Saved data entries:
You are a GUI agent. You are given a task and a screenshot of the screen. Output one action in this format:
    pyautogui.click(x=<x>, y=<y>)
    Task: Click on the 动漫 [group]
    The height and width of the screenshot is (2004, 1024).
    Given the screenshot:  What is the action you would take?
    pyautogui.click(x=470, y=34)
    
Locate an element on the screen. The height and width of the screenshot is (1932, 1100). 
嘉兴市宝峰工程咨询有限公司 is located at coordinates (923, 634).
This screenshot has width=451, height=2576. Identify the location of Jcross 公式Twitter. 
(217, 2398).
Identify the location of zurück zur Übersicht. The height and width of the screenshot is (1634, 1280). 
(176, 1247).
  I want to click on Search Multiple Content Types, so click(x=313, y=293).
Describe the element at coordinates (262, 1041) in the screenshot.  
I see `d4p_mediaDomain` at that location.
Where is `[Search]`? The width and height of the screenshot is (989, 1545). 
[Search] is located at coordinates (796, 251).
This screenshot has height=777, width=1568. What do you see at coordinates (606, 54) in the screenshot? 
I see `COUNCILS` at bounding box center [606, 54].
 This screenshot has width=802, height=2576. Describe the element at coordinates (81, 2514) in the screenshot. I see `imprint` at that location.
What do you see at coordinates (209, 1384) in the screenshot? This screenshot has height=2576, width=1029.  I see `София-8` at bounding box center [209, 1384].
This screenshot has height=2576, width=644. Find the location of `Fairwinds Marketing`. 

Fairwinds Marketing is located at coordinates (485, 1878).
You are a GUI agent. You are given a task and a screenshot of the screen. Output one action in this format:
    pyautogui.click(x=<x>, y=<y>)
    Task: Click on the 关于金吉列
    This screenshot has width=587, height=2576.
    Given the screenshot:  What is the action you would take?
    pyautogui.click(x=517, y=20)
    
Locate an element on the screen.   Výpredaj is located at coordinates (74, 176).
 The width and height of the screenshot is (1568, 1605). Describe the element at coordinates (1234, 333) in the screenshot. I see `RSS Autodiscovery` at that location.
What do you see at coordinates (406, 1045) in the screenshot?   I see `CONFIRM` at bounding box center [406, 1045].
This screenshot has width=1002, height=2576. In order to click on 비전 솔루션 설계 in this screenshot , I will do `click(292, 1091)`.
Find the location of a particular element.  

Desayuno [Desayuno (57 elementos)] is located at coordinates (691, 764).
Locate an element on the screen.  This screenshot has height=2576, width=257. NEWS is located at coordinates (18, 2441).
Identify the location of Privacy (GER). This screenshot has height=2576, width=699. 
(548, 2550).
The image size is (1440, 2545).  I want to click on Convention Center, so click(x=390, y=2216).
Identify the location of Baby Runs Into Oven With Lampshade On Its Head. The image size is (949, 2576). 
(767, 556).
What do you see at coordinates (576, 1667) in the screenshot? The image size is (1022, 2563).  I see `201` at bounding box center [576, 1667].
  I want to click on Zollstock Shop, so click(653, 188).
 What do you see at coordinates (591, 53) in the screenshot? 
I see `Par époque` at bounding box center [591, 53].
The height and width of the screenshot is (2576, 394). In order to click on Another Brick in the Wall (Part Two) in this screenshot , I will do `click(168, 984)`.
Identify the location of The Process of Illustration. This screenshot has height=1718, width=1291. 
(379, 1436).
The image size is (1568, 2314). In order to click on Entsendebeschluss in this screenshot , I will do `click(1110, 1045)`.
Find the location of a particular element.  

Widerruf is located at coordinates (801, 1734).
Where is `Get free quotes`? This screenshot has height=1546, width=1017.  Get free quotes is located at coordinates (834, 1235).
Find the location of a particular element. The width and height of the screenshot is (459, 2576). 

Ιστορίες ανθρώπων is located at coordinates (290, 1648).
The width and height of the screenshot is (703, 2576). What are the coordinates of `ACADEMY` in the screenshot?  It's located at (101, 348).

- **ACTIVITY**
Each line of the data has to be written out exactly as it appears.

- **EXERCISE ANSWER**
You are a GUI agent. You are given a task and a screenshot of the screen. Output one action in this format:
    pyautogui.click(x=<x>, y=<y>)
    Task: Click on the 动漫 [group]
    The height and width of the screenshot is (2004, 1024).
    Given the screenshot:  What is the action you would take?
    pyautogui.click(x=470, y=34)
    
Locate an element on the screen. The height and width of the screenshot is (1932, 1100). 
嘉兴市宝峰工程咨询有限公司 is located at coordinates (923, 634).
This screenshot has width=451, height=2576. Identify the location of Jcross 公式Twitter. 
(217, 2398).
Identify the location of zurück zur Übersicht. The height and width of the screenshot is (1634, 1280). 
(176, 1247).
  I want to click on Search Multiple Content Types, so click(x=313, y=293).
Describe the element at coordinates (262, 1041) in the screenshot.  
I see `d4p_mediaDomain` at that location.
Where is `[Search]`? The width and height of the screenshot is (989, 1545). 
[Search] is located at coordinates (796, 251).
This screenshot has height=777, width=1568. What do you see at coordinates (606, 54) in the screenshot? 
I see `COUNCILS` at bounding box center [606, 54].
 This screenshot has width=802, height=2576. Describe the element at coordinates (81, 2514) in the screenshot. I see `imprint` at that location.
What do you see at coordinates (209, 1384) in the screenshot? This screenshot has height=2576, width=1029.  I see `София-8` at bounding box center [209, 1384].
This screenshot has height=2576, width=644. Find the location of `Fairwinds Marketing`. 

Fairwinds Marketing is located at coordinates (485, 1878).
You are a GUI agent. You are given a task and a screenshot of the screen. Output one action in this format:
    pyautogui.click(x=<x>, y=<y>)
    Task: Click on the 关于金吉列
    This screenshot has width=587, height=2576.
    Given the screenshot:  What is the action you would take?
    pyautogui.click(x=517, y=20)
    
Locate an element on the screen.   Výpredaj is located at coordinates (74, 176).
 The width and height of the screenshot is (1568, 1605). Describe the element at coordinates (1234, 333) in the screenshot. I see `RSS Autodiscovery` at that location.
What do you see at coordinates (406, 1045) in the screenshot?   I see `CONFIRM` at bounding box center [406, 1045].
This screenshot has width=1002, height=2576. In order to click on 비전 솔루션 설계 in this screenshot , I will do `click(292, 1091)`.
Find the location of a particular element.  

Desayuno [Desayuno (57 elementos)] is located at coordinates (691, 764).
Locate an element on the screen.  This screenshot has height=2576, width=257. NEWS is located at coordinates (18, 2441).
Identify the location of Privacy (GER). This screenshot has height=2576, width=699. 
(548, 2550).
The image size is (1440, 2545).  I want to click on Convention Center, so click(x=390, y=2216).
Identify the location of Baby Runs Into Oven With Lampshade On Its Head. The image size is (949, 2576). 
(767, 556).
What do you see at coordinates (576, 1667) in the screenshot? The image size is (1022, 2563).  I see `201` at bounding box center [576, 1667].
  I want to click on Zollstock Shop, so click(653, 188).
 What do you see at coordinates (591, 53) in the screenshot? 
I see `Par époque` at bounding box center [591, 53].
The height and width of the screenshot is (2576, 394). In order to click on Another Brick in the Wall (Part Two) in this screenshot , I will do `click(168, 984)`.
Identify the location of The Process of Illustration. This screenshot has height=1718, width=1291. 
(379, 1436).
The image size is (1568, 2314). In order to click on Entsendebeschluss in this screenshot , I will do `click(1110, 1045)`.
Find the location of a particular element.  

Widerruf is located at coordinates (801, 1734).
Where is `Get free quotes`? This screenshot has height=1546, width=1017.  Get free quotes is located at coordinates (834, 1235).
Find the location of a particular element. The width and height of the screenshot is (459, 2576). 

Ιστορίες ανθρώπων is located at coordinates (290, 1648).
The width and height of the screenshot is (703, 2576). What are the coordinates of `ACADEMY` in the screenshot?  It's located at (101, 348).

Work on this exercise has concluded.